Subjects (N = 21) were required to perform a continuous 15-minute reading task on a desktop computer at a viewing distance of 50 cm. Subjects were videotaped during the task to determine their blink rate and amplitude. Immediately after the task, subjects completed a questionnaire regarding ocular symptoms experienced during the trial. In a second session, the blink rate was increased by means of an audible tone that sounded every 4 seconds, with subjects being instructed to blink on hearing the tone.

Results 

The mean blink rate during the task without the audible tone was 11.6 blinks per minute (SD, 7.84). The percentage of blinks deemed incomplete for each subject ranged from 0.9 to 56.5%, with a mean of 16.1% (SD, 15.7). A significant positive correlation was observed between the total symptom score and the percentage of incomplete blinks during the task (p = 0.002).

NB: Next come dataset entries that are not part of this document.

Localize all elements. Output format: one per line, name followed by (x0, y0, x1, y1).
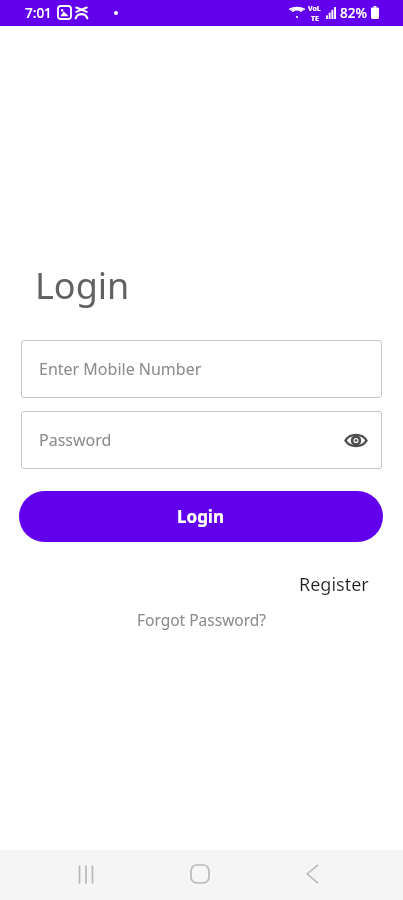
button[interactable]: Recent apps (66, 854, 106, 894)
button[interactable]: Forgot Password? (129, 604, 275, 635)
staticText: VoL (308, 4, 321, 14)
staticText: TE (311, 14, 319, 24)
staticText: Password (39, 429, 112, 451)
button[interactable]: Show password (340, 424, 372, 456)
button[interactable]: Login (19, 491, 383, 542)
staticText: Login (35, 261, 130, 310)
button[interactable]: Register (291, 567, 377, 602)
button[interactable]: Password (21, 411, 382, 469)
button[interactable]: Home (180, 854, 220, 894)
button[interactable]: Enter Mobile Number (21, 340, 382, 398)
staticText: Forgot Password? (137, 609, 267, 630)
button[interactable]: Back (292, 854, 332, 894)
staticText: Enter Mobile Number (39, 358, 202, 380)
staticText: 7:01 (25, 4, 52, 22)
staticText: Login (177, 505, 225, 528)
staticText: 82% (340, 4, 367, 22)
staticText: Register (299, 572, 369, 597)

Furthermore, a significant negative correlation was noted between the blink score and symptoms (p = 0.035). Increasing the mean blink rate to 23.5 blinks per minute by means of the audible tone did not produce a significant change in the symptom score.

Conclusions 

Whereas CVS symptoms are associated with a reduced blink rate, the completeness of the blink may be equally significant. Because instructing a patient to increase his or her blink rate may be ineffective or impractical, actions to achieve complete corneal coverage during blinking may be more helpful in alleviating symptoms during computer operation.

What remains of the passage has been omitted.